**Aim of the task:** Scan the listing below. Copy each line that contains "element".

**Records supplied:**
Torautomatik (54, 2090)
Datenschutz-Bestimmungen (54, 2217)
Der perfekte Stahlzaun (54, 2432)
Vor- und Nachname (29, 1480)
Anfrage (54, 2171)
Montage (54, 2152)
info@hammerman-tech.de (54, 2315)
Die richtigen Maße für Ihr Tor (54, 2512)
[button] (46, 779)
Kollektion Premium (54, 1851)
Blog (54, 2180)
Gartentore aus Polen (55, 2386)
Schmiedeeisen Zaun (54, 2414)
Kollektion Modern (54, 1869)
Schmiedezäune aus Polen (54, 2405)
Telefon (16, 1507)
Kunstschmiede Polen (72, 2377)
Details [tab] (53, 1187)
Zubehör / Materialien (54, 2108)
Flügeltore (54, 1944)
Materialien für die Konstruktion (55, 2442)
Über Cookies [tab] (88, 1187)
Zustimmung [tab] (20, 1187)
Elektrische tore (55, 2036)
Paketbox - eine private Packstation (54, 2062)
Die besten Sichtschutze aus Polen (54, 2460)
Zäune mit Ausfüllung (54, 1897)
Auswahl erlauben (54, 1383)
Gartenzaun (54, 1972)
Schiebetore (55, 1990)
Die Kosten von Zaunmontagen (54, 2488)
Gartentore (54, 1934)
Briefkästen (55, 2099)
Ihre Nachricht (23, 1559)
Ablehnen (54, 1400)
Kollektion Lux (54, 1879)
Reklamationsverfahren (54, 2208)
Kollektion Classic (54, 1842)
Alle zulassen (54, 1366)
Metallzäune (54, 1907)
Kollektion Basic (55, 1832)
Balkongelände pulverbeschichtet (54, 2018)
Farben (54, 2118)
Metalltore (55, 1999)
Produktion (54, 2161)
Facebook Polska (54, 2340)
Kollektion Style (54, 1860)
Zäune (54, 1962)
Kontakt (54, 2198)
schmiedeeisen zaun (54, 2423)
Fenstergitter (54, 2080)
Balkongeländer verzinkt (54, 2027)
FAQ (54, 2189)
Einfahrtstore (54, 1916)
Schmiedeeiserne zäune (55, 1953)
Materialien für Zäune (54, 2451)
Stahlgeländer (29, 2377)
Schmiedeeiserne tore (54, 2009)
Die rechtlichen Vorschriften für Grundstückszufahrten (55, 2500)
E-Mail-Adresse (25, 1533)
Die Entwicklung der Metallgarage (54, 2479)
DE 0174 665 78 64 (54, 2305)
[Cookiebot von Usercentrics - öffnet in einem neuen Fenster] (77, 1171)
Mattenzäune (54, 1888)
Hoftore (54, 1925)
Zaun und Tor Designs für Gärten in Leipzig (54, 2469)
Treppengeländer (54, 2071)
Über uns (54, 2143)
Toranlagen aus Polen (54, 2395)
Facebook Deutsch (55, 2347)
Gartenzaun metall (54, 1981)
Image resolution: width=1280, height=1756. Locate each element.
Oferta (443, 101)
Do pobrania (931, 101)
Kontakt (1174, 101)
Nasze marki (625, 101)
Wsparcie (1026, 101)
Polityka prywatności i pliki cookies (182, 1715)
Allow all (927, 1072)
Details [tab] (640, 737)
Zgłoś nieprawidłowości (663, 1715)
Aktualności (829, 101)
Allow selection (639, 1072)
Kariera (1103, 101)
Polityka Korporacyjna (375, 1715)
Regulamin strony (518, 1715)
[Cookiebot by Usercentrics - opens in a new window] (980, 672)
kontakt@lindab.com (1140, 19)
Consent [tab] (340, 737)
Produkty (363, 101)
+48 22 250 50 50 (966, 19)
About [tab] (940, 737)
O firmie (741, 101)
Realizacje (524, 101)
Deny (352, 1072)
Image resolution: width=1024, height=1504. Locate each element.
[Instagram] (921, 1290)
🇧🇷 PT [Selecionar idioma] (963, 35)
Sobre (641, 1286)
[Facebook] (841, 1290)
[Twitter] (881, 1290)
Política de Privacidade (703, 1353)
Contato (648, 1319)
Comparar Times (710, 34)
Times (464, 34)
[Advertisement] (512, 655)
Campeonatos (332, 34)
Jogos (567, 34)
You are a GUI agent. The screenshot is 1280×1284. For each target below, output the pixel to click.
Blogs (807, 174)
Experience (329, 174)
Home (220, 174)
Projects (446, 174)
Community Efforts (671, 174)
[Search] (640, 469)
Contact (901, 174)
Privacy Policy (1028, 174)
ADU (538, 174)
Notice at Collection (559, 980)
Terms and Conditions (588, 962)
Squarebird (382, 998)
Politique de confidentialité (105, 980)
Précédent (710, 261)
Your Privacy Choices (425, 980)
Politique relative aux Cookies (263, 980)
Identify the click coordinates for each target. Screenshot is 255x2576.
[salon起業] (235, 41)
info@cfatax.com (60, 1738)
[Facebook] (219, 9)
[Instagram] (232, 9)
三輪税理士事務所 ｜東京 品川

**Your response:**
Image resolution: width=1280, height=1756. Locate each element.
Image resolution: width=1024, height=1504. Locate each element.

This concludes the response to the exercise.